Heat Shock Proteins and PD-1/PD-L1 as Potential Therapeutic Targets in Myeloproliferative Neoplasms

Round 1

Reviewer 1 Report

Thank you for being given the opportunity to review the manuscript by De Almeida et al. The authors review the current state of the evidence regarding the role of HSPs and PD-1/PD-L1 in MPN. The manuscript is overall well-written and informative. Figures are excellent and lend support to the text body of the manuscript. However, I have the following comments/questions for the authors:

• While I greatly appreciate that the author outline the pre-clinical evidence for various HSPs and PD-1/PD-L1 inhibitors, I think that especially the PD-1 chapter (chapter 4) is rather lengthy and not focused on myeloproliferative neoplasms as the title suggests. Several reviews have discussed PD-1/PD-L1 inhibition in detailed and referencing those should be sufficient. I would encourage the authors to focus more on MPNs.
• Recently, Sorensen published an interesting report on PD-1 expression in myelofibrosis and PV showing that PD-1 and PD-L1 expression are increased compared to healthy donors and expression levels can be reduced by treatment with ruxolitinib (Eur J Haematol 2019 Oct;103(4):351-361. doi: 10.1111/ejh.13292.)
• There have been several other interesting data on PD-1 in MPN recently that could be included (Holmstrom Oncoimmunology 2018; Holmstrom Leukemia. 2017;31(2):495–8.; Bozkus Cancer Discovery 2019)
• There have been clinical trials of PD-1 inhibitors in MPN. Those should be included although results have not been published (NCT03065400, NCT02421354)
• I would like to invite the authors to speculate on the potential to combine checkpoint inhibitors with JAK inhibitors or interferon.
• It is a bit surprising to me that the authors discuss both HSPs and PD-1 in MPN in the same manuscript. Is there any rationale to just focus on those two new targets? Is there any data to suggest synergy between PD-1 and HSP inhibition? To me, it almost seems that those two themes run in parallel and the authors may want to consider including other targets as well vs focusing on only HSPs
• If the authors decide to extend their discussion of the immunology of MPN the authors could discuss the anti-CD123 MoAb tagraxofusp, which has very promising results (EHA 2020)
• JAK2 should be printed as italics when referring to the gene itself.

Author Response

Please see the attachment.

Author Response File: Author Response.docx

Reviewer 2 Report

In general this is an interesting review of potential treatments for MPN. My main question is why HSP inhibition and PD1/PDL1 exploration were chosen over other pathways as these two are completely unrelated. I've made minor comments but I would suggest editing throughout. Many sentences are wordy and difficult to read, and verb tense use is sometimes incorrect. 
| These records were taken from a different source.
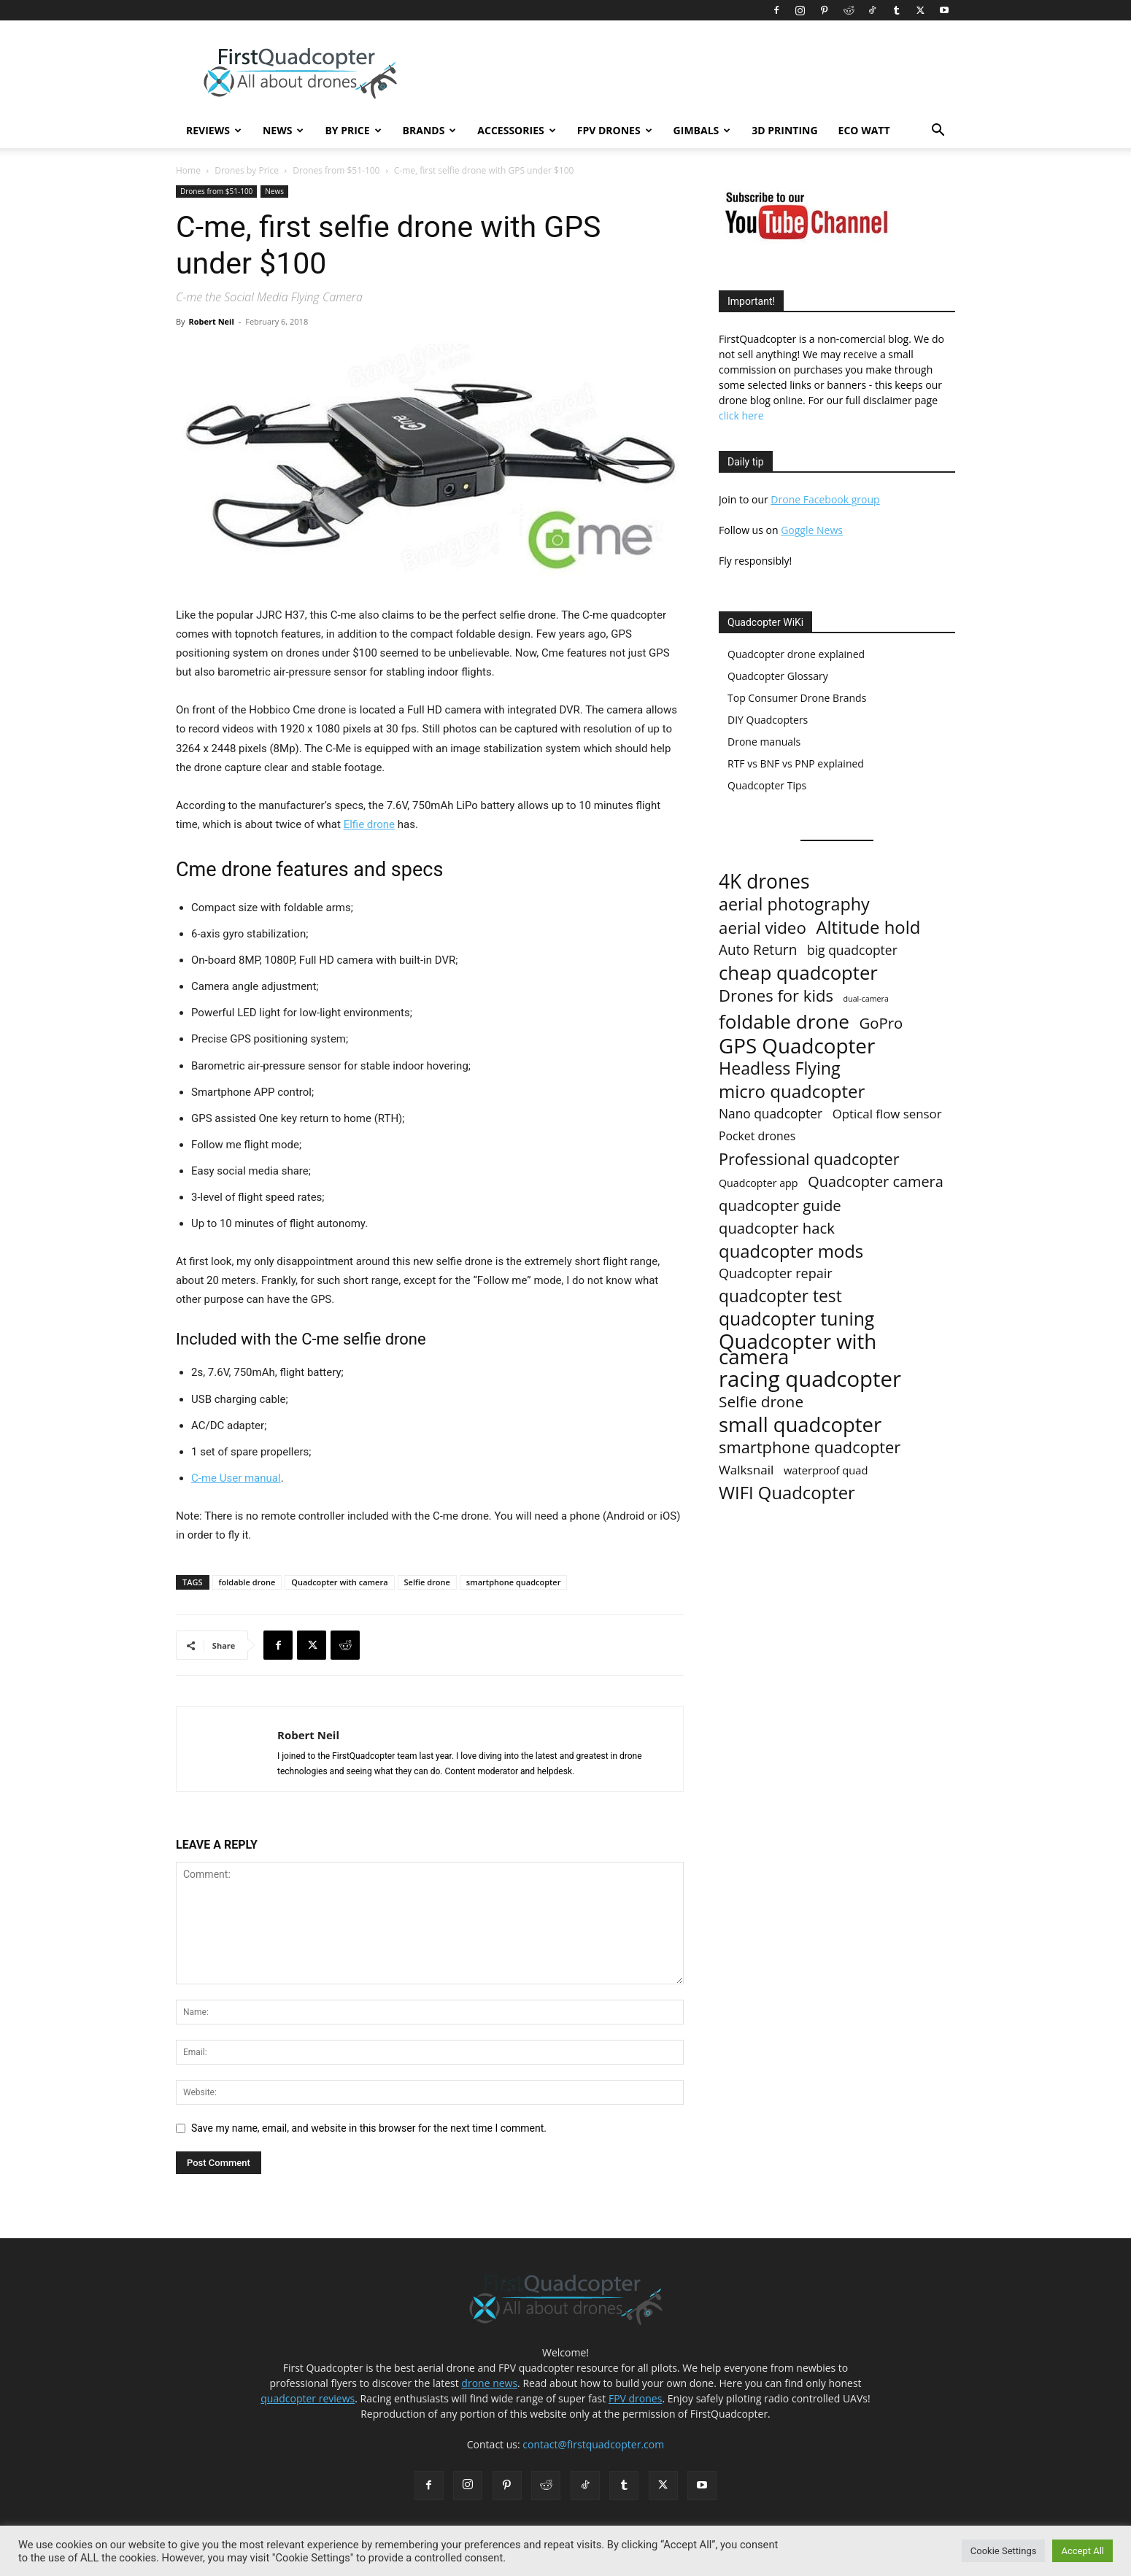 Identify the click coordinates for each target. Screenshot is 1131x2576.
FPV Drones (614, 130)
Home (188, 170)
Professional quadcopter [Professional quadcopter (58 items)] (809, 1159)
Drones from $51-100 (336, 170)
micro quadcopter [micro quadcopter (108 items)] (792, 1091)
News (283, 130)
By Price (353, 130)
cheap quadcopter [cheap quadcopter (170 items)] (798, 972)
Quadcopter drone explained (796, 654)
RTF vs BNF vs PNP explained (795, 763)
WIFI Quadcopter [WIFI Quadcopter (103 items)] (787, 1493)
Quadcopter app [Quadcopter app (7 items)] (758, 1183)
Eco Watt (864, 130)
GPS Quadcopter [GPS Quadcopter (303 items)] (797, 1045)
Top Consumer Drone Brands (796, 698)
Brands (430, 130)
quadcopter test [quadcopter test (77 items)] (780, 1296)
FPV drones (635, 2398)
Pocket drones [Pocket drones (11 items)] (757, 1136)
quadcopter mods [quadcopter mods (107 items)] (791, 1250)
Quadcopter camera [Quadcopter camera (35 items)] (875, 1181)
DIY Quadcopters (767, 720)
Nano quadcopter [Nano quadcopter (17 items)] (770, 1113)
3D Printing (784, 130)
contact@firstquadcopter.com (593, 2444)
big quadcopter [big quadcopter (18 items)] (852, 950)
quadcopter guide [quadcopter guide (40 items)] (780, 1205)
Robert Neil (210, 321)
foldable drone (247, 1582)
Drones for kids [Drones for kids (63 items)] (776, 995)
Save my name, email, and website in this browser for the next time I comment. (369, 2128)
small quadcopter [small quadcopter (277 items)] (800, 1424)
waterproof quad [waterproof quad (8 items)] (826, 1470)
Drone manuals (763, 742)
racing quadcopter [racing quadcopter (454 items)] (810, 1379)
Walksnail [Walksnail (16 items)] (746, 1469)
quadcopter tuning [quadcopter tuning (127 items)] (796, 1318)
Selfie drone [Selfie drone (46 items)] (761, 1401)
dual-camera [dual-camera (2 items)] (866, 999)
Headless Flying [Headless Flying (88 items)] (780, 1068)
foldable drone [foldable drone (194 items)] (784, 1021)
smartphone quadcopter (513, 1582)
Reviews (214, 130)
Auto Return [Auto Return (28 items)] (758, 950)
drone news (489, 2383)
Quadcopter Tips (766, 785)
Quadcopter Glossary (777, 676)
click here (741, 415)
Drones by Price (247, 170)
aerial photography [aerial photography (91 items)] (794, 904)
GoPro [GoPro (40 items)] (881, 1023)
Minor- in the introduction, authors only introduce ruxolitinib as a JAK inhibitor, but then refer to “treatments” plural, either change to singular or also include fedratinib, which also has approval for MF.

In the introduction, when introducing PD1 and PDL1, would recommend deleting “best known as” and just having (PD1) or (PD-L1).

Line 88-92 – The sentence that says HSPs are associated with poor prognosis is unclear. What about HSPs is associated with poor prognosis? Is it a mutation? Dysregulation?

Line 244-5- “block both HSP70 etc” – should say blocking

In general- the word interesting/interestingly is used often, would suggest eliminating many of these. 

Section on expression of PD-1 line 288- not clear what is meant by PDL1 being “carried” by a wide array of immune cells. Previously had said PD1 is expressed by t-cells etc, please clarify which cells express PD-L1

Minor grammatical errors are present in manuscript, would be careful with using same verbe tense throughout. Line 340- “with” should be deleted. Line 344-5 is awkward and should be clarified.

351- please clarify which cells express PD-1 and which express PD-L1

369-370- that line needs to be clarified starting with Although, monocytes and ending with ref 129. In general section 5.2 should be carefuly edited as a lot of the sentences are difficult to follow.

HSP sections- the authors mention the AUY922 study, however, do not mention the tolerability of PUH71, or much about that study.

427- the pembrolizumab study is not for ET and PV patients, but for MF patients with secondary MF or primary MF.

The introduction of EVs in the discussion is confusing for the PD-1 section. The authors should more clearly introduce the concept of EVs and how these relate to PD-L1 – Line 423 through 428. In particular 424 is confusing- to conclude… I am not sure what mutational burden is being referred to and how this relates to PD-L1.

Author Response

Please see the attachment.

Author Response File: Author Response.docx

Round 2

Reviewer 1 Report

The authors have addressed all my comments and I would recommend the manuscript in its current form for publication.

Reviewer 2 Report

I have read through the manuscript and believe the authors have addressed the comments of the initial submission.